Player Advantages in Blackjack—Double Down

Sometimes when I’m out in a casino I hear a blackjack player complaining about how the dealer has the advantage. Usually these players have lost a good number of hands. But then when watching them I can see that they’re not playing by basic strategy even.

But as to the dealer having the advantage, not so much. When playing according to basic strategy, the house only has a 0.5% edge over the blackjack player. And what gives them that edge?

Mostly they have more cards that favor them. High cards favor the player, and low cards favor the dealer. There are twenty cards per deck that favor the player and twenty five that favor the dealer. That’s where the edge comes from mostly.

But look at what the player has in his blackjack pocket.

Let’s take a look at one of the plays that the blackjack player has that give him an advantage: double down.

Doubling down is when a player doubles his wager and only receives one more card before standing. If he wins, he is paid twice the amount of his original wager because he doubled his wager. Doubling down is done so that the player can take advantage of circumstances that lie heavily in his favor.
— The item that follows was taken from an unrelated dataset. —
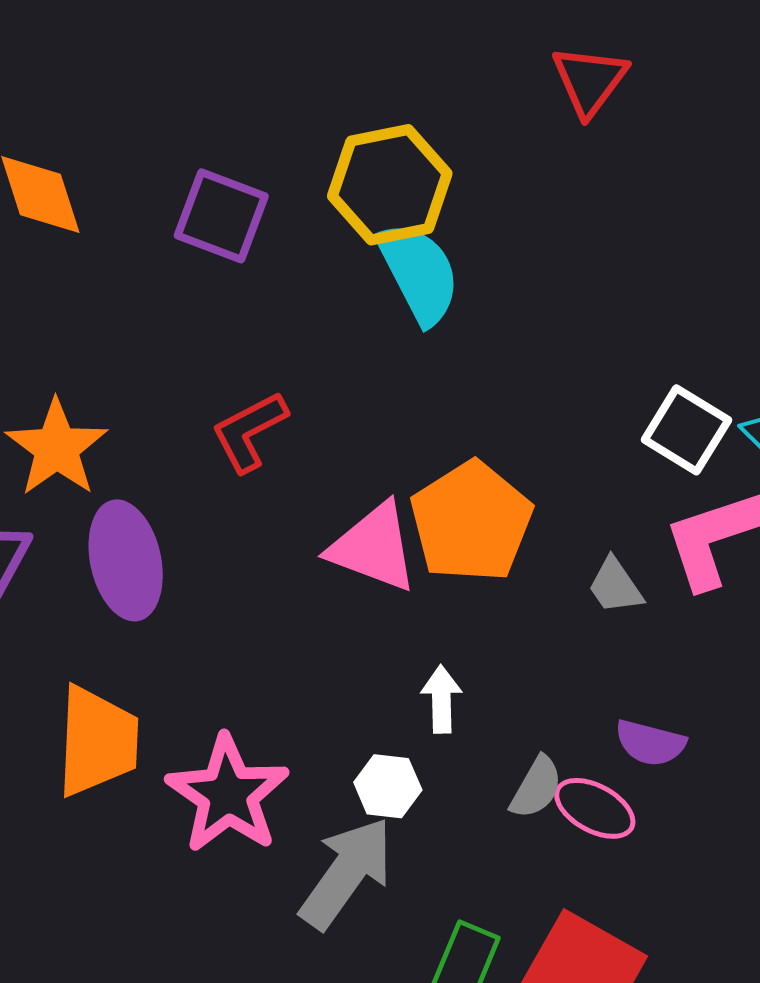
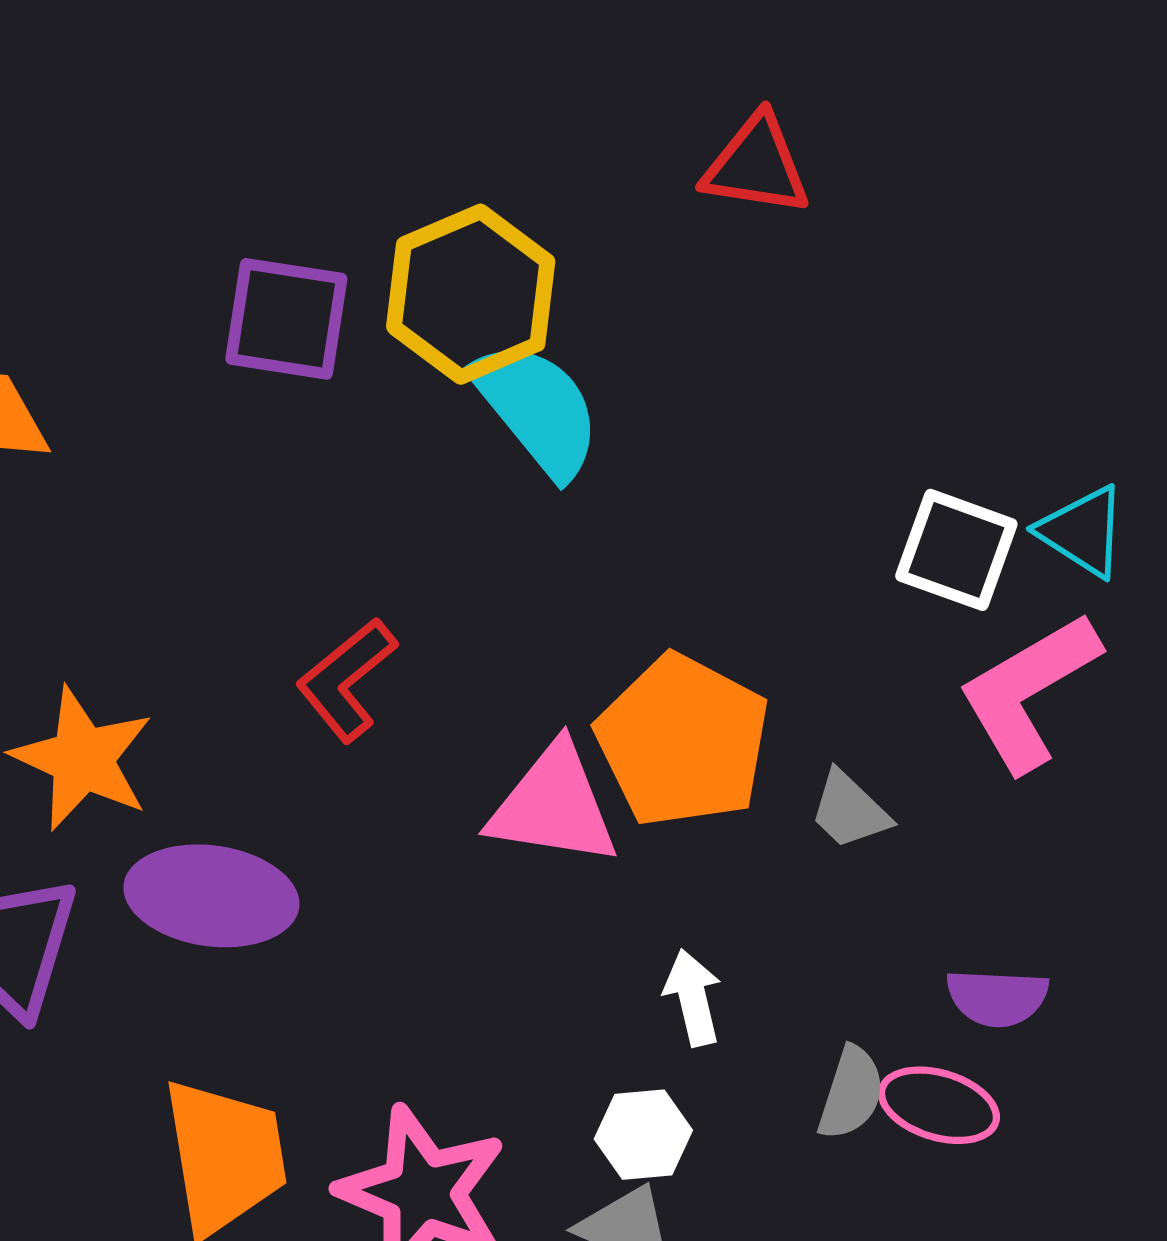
red triangle: (590, 80) -> (756, 165), moved, turned -46
purple square: (221, 216) -> (286, 319), moved
purple ellipse: (126, 560) -> (211, 896), turned -58
gray trapezoid: (615, 586) -> (850, 810), moved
Players will usually double down when they have a good chance of making a strong hand with only one more card, usually with a hard 10 or 11 and sometimes with a hard 9. By doubling their wager they are taking advantage of the greater payout offered to them.
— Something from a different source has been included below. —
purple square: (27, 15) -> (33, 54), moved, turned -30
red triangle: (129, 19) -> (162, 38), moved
See, when a blackjack player wins a round he is paid 2-1. When the dealer wins he is only paid 1-1. The higher payout that a blackjack player receives is what tips the odds in his favor. If a player and the dealer each win the same number of hands, the player will have taken more of the dealer’s money than the dealer has taken of his. This is what tilts the odds in the player’s favor.

And that is why it is so important to double down when the opportunity arises. Doubling down not only has the benefit of receiving a greater payout, that greater payout hits the house harder than a payout on a non-doubled hand.